All data were collected from the patients’ charts. Outcome variables included cardiovascular events (i.e., myocardial infarction, acute coronary syndrome, coronary bypass surgery, or percutaneous intervention), cerebrovascular events (i.e., stroke or transient ischemic attack), and aortic valve replacement. Event history was assessed at baseline and over the follow-up.

Baseline clinical and demographic variables included age, sex, body mass index (BMI), the presence of diabetes or hypertension, the smoking status, a positive family history of early cardiovascular disease or dyslipidemia (defined as <55 and <65 years in male and female relatives, respectively), a familial history of hyperlipidemia, and medications. Biochemical data included fasting plasma concentrations of total cholesterol, triglycerides, LDL cholesterol, high-density lipoprotein (HDL) cholesterol, non-HDL cholesterol, apo B, apo A-I, and Lp(a). Lp(a) concentrations were determined nephelometrically as previously described.^8,9 Statistical analyses were conducted using GraphPad Prism 10 (GraphPad Software, La Jolla, CA, USA). The reporting of this study conforms to the CARE guidelines.¹⁰ The study was approved by Western University’s ethics review board (reference number: REB 379). All patients provided informed written consent.

Results

Patients’ demographic and clinical characteristics

To focus on ASCVD endpoints, we restricted our analysis to patients >65 years of age. Complete data were available on 16 individuals (6 men and 10 women) with Lp(a) concentrations >230 nmol/L (Table 1). The mean (±standard deviation) age was 72.2 ± 7.1 years (range: 61–86 years) and the mean BMI was 29.6 ± 7.2 kg/m². All patients were of European ancestry. Mean baseline plasma lipid concentrations are shown in Table 1. The mean plasma Lp(a) concentration was 313 ± 68 nmol/L, which is the 98th percentile, and corresponds to an odds ratio of approximately 2.3 for ASCVD from epidemiological studies.^4,7

Table 1.

Clinical and demographic features of the patients.

Variable	Value
Age (years)	72.2 ± 7.1
Men:Women	6:10
Body mass index (kg/m²)	29.6 ± 7.2
White	16 (100)
Duration of follow-up (years)	8.06 ± 4.20
Lp(a) (nmol/L)	313 ± 68
Total cholesterol (mmol/L)	5.91 ± 1.79
Triglycerides (mmol/L)	1.68 ± 1.17
LDL-C (mmol/L)	3.73 ± 1.62
HDL-C (mmol/L)	1.40 ± 0.33
non-HDL-C (mmol/L)	4.52 ± 1.85
Apolipoprotein B (g/L)	1.24 ± 0.54
Apolipoprotein A1 (g/L)	1.46 ± 0.37
Current smoker	2 (12.5)
Ex-smoker	3 (18.8)
Diabetes	2 (12.5)
Hypertension	5 (31.3)
Aortic valve surgery	0 (0)
Aortic valve stenosis	0 (0)
Prior major cardiovascular end point (CABG)	2 (12.5)

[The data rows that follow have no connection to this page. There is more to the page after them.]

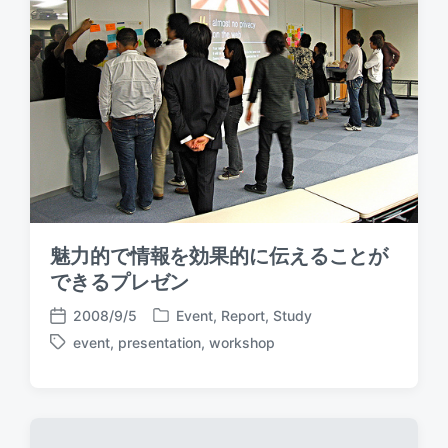
n
i
e
t
h
魅力的で情報を効果的に伝えることが
できるプレゼン
2008/9/5
Event
,
Report
,
Study
P
P
event
,
presentation
,
workshop
o
o
T
s
s
a
t
t
g
e
d
g
d
a
e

Age, duration of follow-up, and lipid values are presented as the mean ± standard deviation. Smoking status, diabetes, hypertension, and the presence of a cardiovascular or cerebrovascular event are presented as number (%.).

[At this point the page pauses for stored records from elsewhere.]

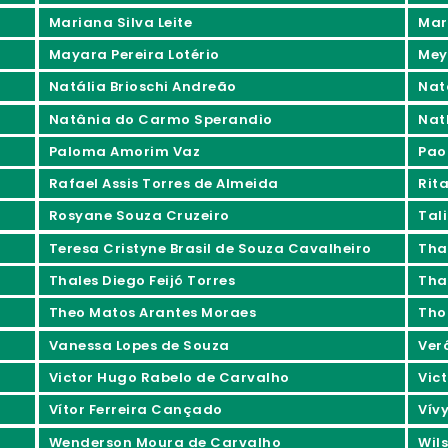
Mariana Silva Leite
Mar
Mayara Pereira Lotério
Mey
Natália Brioschi Andreão
Nat
Natânia do Carmo Sperandio
Nat
Paloma Amorim Vaz
Pao
Rafael Assis Torres de Almeida
Rita
Rosyane Souza Cruzeiro
Tali
Teresa Cristyne Brasil de Souza Cavalheiro
Tha
Thales Diego Feijó Torres
Tha
Theo Matos Arantes Moraes
Tho
Vanessa Lopes de Souza
Ver
Victor Hugo Rabelo de Carvalho
Vic
Vítor Ferreira Cançado
Vív
Wenderson Moura de Carvalho
Wil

CABG, coronary artery bypass graft surgery; Lp(a), lipoprotein (a); LDL-C, low-density lipoprotein cholesterol; HDL-C, high-density lipoprotein cholesterol.

No patient had renal, liver, thyroid, or autoimmune disease. Two individuals had type 2 diabetes and were treated with metformin. Five patients had essential hypertension, which was well-controlled with monotherapy in each case. Two individuals were current smokers, three were ex-smokers for at least 1 year, and 11 were lifelong non-smokers. Eleven individuals had a positive history of cardiovascular disease in a first-degree relative without age restrictions, while six had a positive history for early cardiovascular disease in a first-degree relative (<55 and <65 years in male and female relatives, respectively). Five individuals had a positive family history of cerebrovascular disease in a first-degree relative without age restrictions. Eight individuals reported a family history of dyslipidemia and one had a known family history of elevated Lp(a) concentrations. Six individuals met the diagnostic criteria for possible or probable familial hypercholesterolemia.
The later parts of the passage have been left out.